To obtain a grant of probate when someone dies, there are four steps that must be taken:
- A probate application form (PA1) must be completed.
- The correct Inheritance Tax form must be completed. For estates likely to pay IHT use form IHT400, for estates unlikely to pay IHT use form IHT205.
- Submit the application forms to your nearest probate registry along with the original Will and death certificate.

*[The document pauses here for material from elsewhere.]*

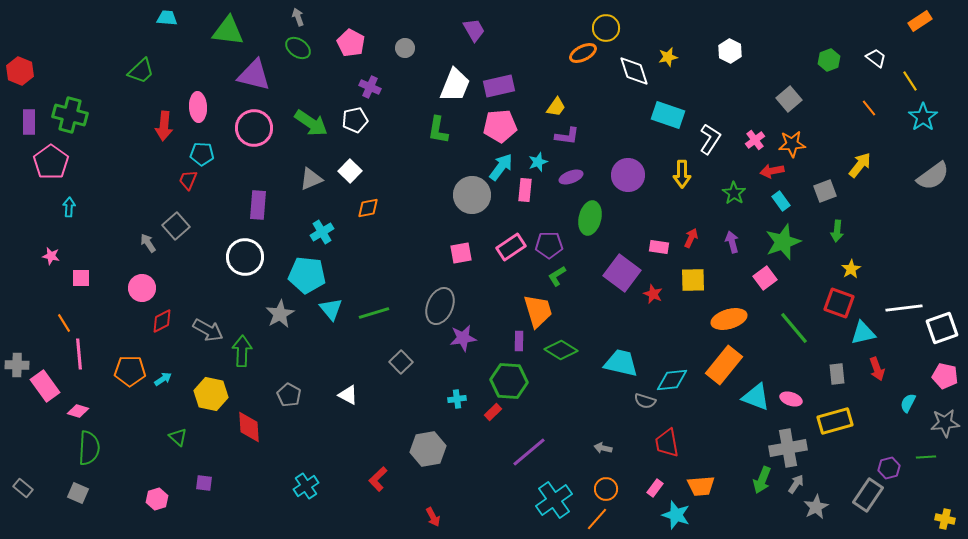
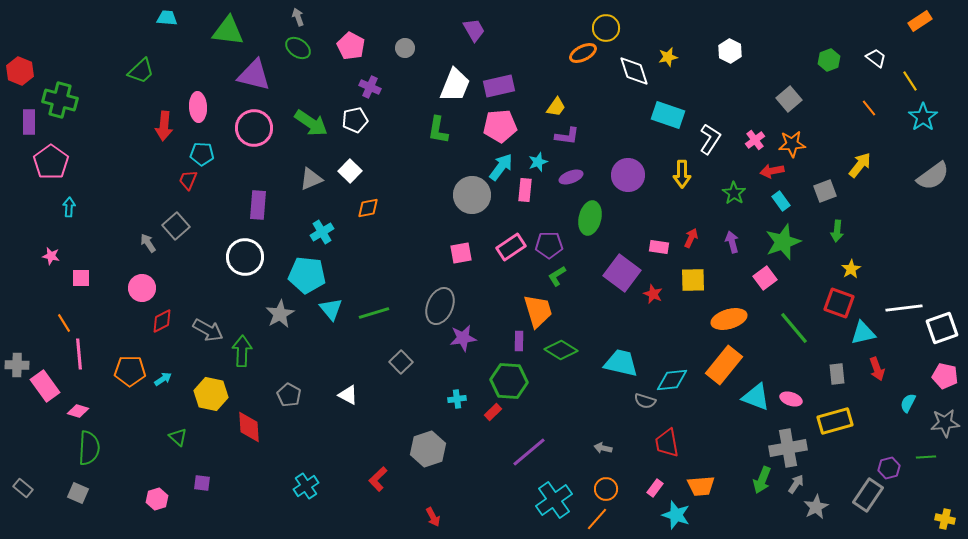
pink pentagon at (351, 43): moved 3 px down
green cross at (70, 115): moved 10 px left, 15 px up
gray hexagon at (428, 449): rotated 8 degrees counterclockwise
purple square at (204, 483): moved 2 px left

- The executor applying for probate will need to swear an executor's oath, either at the local probate registry or a local solicitor's office.
How to find a will
Establishing if the deceased has made a valid Will is important. If you are unable to find a Will amongst personal papers, you could ask friends and family members if they know where the Will is stored. You can also contact the Probate Registry, The Law Society and The Society of Will Writers. It is also possible to search online to find out if a grant of representation has already been granted, and to whom. Read more
Who can apply for probate?
Only an executor of a Will or a solicitor acting on their behalf may apply for a grant of probate. If the deceased did not leave a Will, then the next of kin or their solicitor may apply for grant of letters of administration.
What is a grant of probate?
Grant of probate is the legal authority, issued by the court, which permits the executors of a Will to administer and distribute the deceased persons' estate, or to appoint a solicitor to do the work on their behalf.
What is a grant of representation?
Grant of representation is an overarching legal term which describes both the grant of probate and grant of letters of administration. The grant of representation gives the executor or the administrator the legal right to administer and distribute the deceased's estate.
What do I need to get probate? / What does an executor need for probate?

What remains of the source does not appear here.